:: Task requirements ::
Your output must consist solely of the lines from the one containing "Монеты 5 копеек" through the end of the records, reproduced exactly.

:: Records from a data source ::

------------------------------------------------------------------------

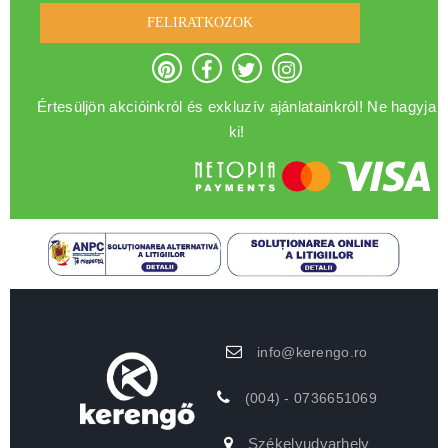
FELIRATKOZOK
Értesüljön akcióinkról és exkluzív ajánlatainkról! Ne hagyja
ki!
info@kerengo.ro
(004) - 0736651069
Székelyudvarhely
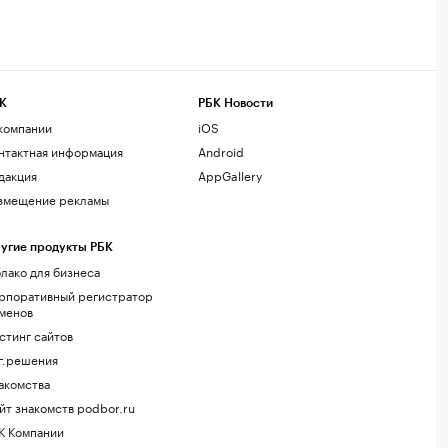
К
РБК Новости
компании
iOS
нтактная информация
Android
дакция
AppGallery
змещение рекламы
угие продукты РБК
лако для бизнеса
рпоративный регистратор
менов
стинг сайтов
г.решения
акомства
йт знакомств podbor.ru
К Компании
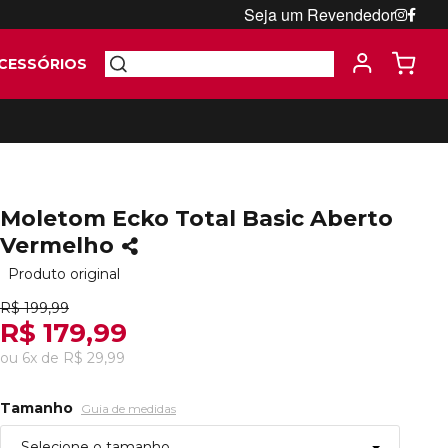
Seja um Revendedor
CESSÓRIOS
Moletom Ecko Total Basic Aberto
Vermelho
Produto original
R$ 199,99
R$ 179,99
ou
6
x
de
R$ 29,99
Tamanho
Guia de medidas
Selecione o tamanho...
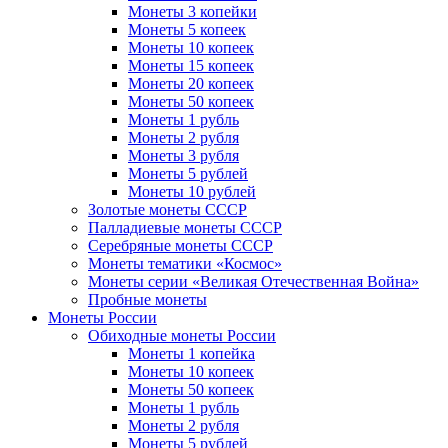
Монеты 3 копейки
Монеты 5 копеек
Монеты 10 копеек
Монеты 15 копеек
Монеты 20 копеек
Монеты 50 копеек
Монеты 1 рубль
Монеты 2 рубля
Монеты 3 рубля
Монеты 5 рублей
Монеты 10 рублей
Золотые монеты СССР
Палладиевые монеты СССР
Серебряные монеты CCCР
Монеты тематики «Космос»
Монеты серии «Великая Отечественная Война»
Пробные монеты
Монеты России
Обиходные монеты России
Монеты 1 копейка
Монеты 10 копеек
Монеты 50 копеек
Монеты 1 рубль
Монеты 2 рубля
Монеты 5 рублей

------------------------------------------------------------------------

:: Solution to the problem ::
Монеты 5 копеек
Монеты 10 копеек
Монеты 15 копеек
Монеты 20 копеек
Монеты 50 копеек
Монеты 1 рубль
Монеты 2 рубля
Монеты 3 рубля
Монеты 5 рублей
Монеты 10 рублей
Золотые монеты СССР
Палладиевые монеты СССР
Серебряные монеты CCCР
Монеты тематики «Космос»
Монеты серии «Великая Отечественная Война»
Пробные монеты
Монеты России
Обиходные монеты России
Монеты 1 копейка
Монеты 10 копеек
Монеты 50 копеек
Монеты 1 рубль
Монеты 2 рубля
Монеты 5 рублей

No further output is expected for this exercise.